My (rough) notes on the Deep Reinforcement Learning through Optimization NIPS tutorial on 12/15/2016.

  • Reinforcement learning:

    • Environment in state at time t
    • Agent chooses action
    • as a consequence, the envoronment changes state and a reward is emitted.
  • Policy Optimization

    • Find parameters that maximize reward
    • Policy is stochastic
  • often \(\pi\) is simpler than Q or V

  • Value function V doesn't prescribe actions
  • Q: need to solve tough problems

  • many poli optimization success stories.

  • Cross-entropy method

    • Views U as a black vox
    • Ignores all information other than U
  • Related methods:

    • Reward-weighted regression
    • weight by reward?
    • Policy improvement wiht path itegrals
    • Covariance adaptabtion evolutionary strategy
    • Power
  • Power can solve ball/cup in 100 trials

  • Likelihood ratio gradient

    • Utility is the expected rate of reward
    • Valid even if reward is discontinous and unknown or sample space is discrete.
    • Intuition: shift from bad paths to good paths
    • Can compute likelihood gradient even without dynamics model
  • Variance reduction is important in practice; several approaches discussed.

  • Desiderata for policy optimization method:

    • Stable monotonic improvement
    • Google sample complexity
  • Why is step size a bg deal in RL?

    • Supervised learning
    • Step too far -> next update will fix it
    • RL
    • Step too far -> bad policy
  • We care about \(\eta(\pi)\) - expected return of \pi

  • Collect data with \(\pi_{old}\) Want to optimize new objective to get new poicy \(\pi\)
  • Define local approximation to expected retun of \pi (not reproduced here).
  • The 'local approximation to expected return' has bounds on it.

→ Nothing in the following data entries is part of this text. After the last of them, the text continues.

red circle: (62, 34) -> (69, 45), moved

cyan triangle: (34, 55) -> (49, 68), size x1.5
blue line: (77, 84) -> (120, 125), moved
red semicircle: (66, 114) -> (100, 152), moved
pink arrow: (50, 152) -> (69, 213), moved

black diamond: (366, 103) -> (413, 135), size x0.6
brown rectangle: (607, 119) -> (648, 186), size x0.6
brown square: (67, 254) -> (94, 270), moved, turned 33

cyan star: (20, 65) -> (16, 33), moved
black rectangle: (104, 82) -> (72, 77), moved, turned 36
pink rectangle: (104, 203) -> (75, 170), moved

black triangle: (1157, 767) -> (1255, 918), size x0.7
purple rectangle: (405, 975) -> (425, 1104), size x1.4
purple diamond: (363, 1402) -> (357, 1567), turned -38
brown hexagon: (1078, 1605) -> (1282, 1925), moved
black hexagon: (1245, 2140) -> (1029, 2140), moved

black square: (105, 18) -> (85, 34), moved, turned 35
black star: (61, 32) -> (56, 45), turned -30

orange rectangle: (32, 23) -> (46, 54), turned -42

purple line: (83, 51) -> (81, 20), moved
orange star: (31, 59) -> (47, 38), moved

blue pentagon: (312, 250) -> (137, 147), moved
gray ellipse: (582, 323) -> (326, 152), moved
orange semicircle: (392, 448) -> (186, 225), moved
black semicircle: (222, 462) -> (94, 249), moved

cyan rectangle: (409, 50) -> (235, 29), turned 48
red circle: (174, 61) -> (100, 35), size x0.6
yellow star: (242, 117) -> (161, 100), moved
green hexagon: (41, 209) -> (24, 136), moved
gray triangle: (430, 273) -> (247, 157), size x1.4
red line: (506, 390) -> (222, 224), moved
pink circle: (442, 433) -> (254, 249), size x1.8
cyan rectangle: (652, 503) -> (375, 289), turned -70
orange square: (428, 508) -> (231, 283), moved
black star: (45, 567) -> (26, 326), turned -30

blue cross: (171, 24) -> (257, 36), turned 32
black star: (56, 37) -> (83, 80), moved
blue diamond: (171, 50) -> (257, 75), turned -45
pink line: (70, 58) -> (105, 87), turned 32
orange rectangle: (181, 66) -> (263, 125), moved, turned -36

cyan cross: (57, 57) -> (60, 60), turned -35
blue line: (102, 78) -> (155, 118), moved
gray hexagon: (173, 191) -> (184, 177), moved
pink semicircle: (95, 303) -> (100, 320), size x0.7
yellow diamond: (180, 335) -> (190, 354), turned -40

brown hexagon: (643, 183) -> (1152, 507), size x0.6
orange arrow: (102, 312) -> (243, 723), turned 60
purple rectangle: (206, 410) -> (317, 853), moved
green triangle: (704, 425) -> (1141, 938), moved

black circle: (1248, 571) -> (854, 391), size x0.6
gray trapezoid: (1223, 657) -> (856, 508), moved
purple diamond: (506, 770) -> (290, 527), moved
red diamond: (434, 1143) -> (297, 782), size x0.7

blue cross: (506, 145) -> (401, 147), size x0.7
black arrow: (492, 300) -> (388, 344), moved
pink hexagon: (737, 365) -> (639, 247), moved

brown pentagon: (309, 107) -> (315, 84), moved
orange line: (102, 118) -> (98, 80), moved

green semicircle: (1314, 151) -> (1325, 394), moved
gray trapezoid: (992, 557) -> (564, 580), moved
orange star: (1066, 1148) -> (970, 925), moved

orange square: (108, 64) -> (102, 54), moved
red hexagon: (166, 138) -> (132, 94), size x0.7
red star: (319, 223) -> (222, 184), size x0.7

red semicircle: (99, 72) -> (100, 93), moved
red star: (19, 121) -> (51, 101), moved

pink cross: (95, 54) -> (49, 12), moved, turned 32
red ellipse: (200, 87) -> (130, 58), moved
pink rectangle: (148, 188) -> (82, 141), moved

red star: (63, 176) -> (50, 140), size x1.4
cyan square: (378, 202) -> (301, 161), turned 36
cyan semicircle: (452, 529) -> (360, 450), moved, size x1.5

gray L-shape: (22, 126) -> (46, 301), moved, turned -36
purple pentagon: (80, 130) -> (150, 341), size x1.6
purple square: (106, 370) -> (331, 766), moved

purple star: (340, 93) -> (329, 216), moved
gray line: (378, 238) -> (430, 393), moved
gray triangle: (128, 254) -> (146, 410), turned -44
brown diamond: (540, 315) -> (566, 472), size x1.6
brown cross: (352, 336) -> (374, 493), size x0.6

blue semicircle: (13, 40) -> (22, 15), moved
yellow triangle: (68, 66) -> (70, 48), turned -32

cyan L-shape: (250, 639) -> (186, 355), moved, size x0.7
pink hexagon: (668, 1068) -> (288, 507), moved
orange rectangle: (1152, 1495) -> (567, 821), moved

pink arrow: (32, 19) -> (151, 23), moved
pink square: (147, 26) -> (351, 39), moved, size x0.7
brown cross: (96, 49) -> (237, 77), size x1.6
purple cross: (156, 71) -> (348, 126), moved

  • TRPO provides an approximation to the previous algorithm that is nicer in practice.

  • Proximal policy optimization

    • Use penalty instead of constraint
    • Roughly the same performance for TRPO
  • Variance reduction uses value functions

    • Problem: confounding the effect of multiple actions (mixes effect of \(a_t\), \(a_{t+1}\), ...)
  • Variance reduction using discounts

    • Take a discounted set of rewards instead of normal reward.
  • Advantage-Actor-Critic uses a fixed-horizon advantage estimator.

  • Can navigate around and collect apples (LSTM policy, conv net input)

  • Temporal difference methods: generalized advantage estimation

    • Takes exponentially-weighted finite-horizon estimates.